# Task prompt:
Copy the data that follows exactly, and include none of its images.

# Data excerpt:
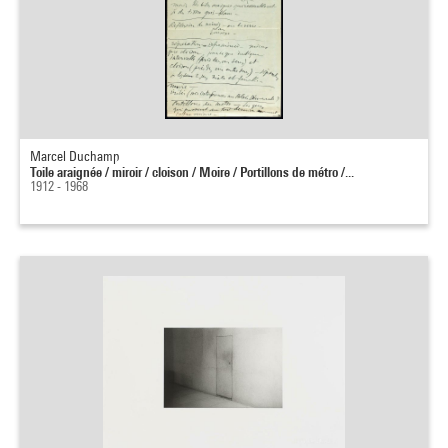
Marcel Duchamp
Toile araignée / miroir / cloison / Moire / Portillons de métro /...
1912 - 1968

# Written solution:
Marcel Duchamp
Toile araignée / miroir / cloison / Moire / Portillons de métro /...
1912 - 1968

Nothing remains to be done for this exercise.